DATA:
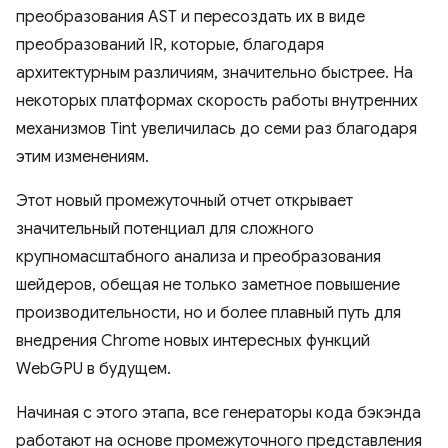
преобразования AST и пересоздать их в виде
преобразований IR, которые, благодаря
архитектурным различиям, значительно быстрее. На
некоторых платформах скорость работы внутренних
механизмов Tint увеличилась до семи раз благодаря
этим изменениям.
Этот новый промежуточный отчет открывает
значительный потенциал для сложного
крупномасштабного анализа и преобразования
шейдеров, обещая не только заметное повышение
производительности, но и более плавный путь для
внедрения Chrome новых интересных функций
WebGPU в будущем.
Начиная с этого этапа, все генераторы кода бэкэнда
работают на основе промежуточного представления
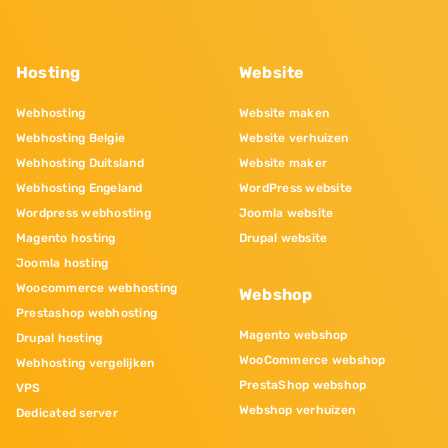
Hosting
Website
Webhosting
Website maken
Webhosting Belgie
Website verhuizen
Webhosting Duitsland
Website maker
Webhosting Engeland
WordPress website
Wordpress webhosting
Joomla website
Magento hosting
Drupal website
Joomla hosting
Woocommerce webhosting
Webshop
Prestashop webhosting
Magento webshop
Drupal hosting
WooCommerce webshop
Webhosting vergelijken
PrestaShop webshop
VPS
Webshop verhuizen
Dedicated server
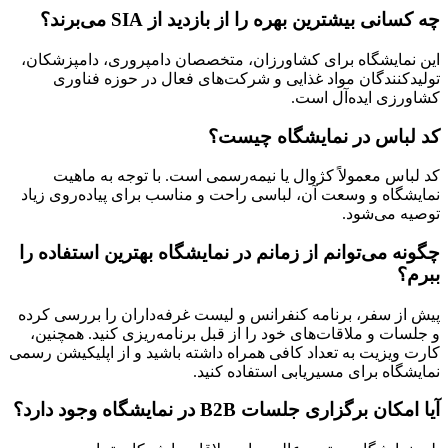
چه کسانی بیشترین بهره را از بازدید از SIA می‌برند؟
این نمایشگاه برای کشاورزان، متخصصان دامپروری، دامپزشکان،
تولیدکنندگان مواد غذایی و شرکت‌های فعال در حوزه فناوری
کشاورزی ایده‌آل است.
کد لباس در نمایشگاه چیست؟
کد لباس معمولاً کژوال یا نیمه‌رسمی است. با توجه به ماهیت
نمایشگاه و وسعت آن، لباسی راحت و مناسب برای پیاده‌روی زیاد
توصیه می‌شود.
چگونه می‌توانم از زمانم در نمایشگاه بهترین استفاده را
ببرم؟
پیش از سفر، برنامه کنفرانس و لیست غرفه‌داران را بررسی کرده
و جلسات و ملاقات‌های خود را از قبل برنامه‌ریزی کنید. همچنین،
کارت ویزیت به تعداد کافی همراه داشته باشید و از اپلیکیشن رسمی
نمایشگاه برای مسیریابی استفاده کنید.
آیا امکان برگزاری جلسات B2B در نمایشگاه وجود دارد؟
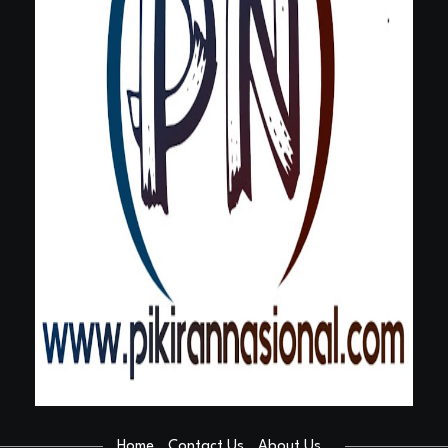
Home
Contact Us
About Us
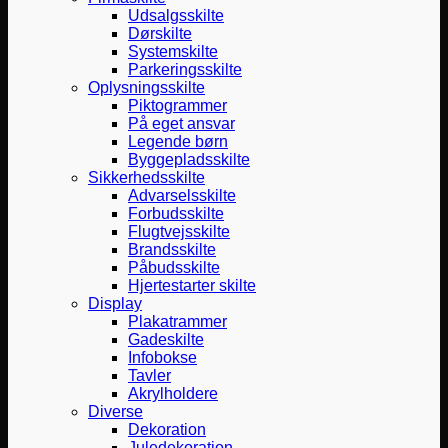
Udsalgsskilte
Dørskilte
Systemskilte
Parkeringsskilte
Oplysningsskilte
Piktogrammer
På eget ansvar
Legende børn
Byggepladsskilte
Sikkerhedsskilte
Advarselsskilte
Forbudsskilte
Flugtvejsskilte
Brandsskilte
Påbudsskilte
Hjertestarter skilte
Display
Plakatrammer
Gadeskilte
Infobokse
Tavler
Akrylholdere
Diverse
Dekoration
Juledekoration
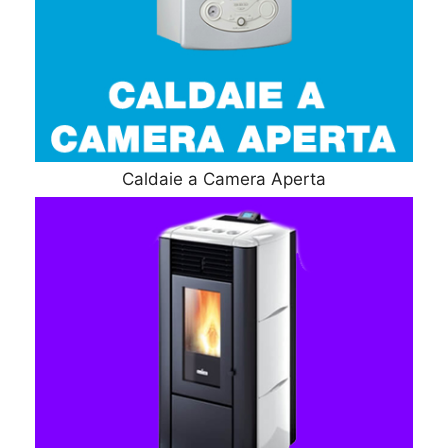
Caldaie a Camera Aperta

...

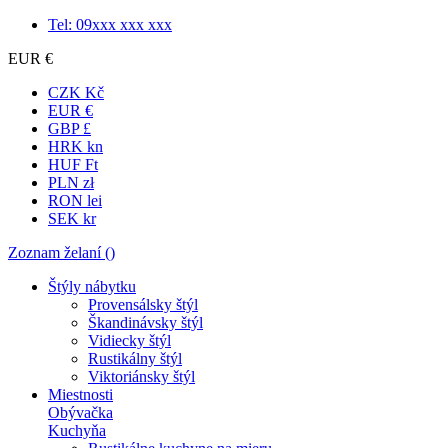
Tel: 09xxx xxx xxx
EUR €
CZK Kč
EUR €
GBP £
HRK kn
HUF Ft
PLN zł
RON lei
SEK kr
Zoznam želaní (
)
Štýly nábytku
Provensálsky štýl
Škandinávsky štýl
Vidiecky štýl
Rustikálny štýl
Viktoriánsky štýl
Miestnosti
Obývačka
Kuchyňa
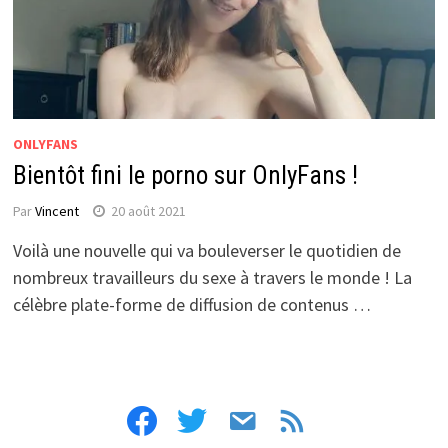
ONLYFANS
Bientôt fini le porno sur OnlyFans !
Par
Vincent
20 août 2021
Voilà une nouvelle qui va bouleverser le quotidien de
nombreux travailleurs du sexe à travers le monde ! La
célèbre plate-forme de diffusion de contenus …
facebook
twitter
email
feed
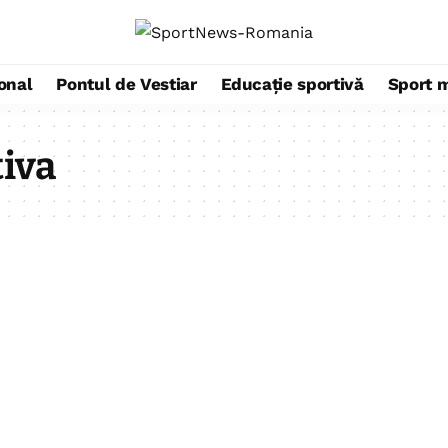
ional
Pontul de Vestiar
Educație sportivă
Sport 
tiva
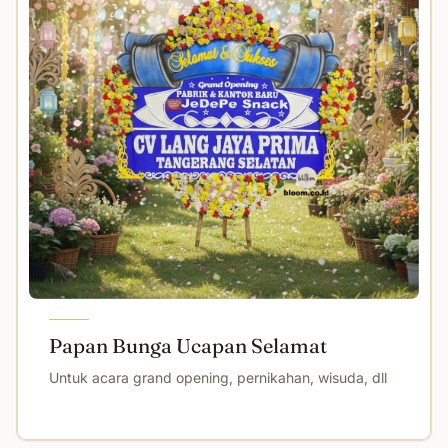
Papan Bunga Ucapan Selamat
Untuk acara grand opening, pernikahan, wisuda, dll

PROBLEM TO SOLVE:
Pull every line with the string "преобразования" from the data above.

REPLY TO THE EXERCISE:
преобразования AST и пересоздать их в виде
крупномасштабного анализа и преобразования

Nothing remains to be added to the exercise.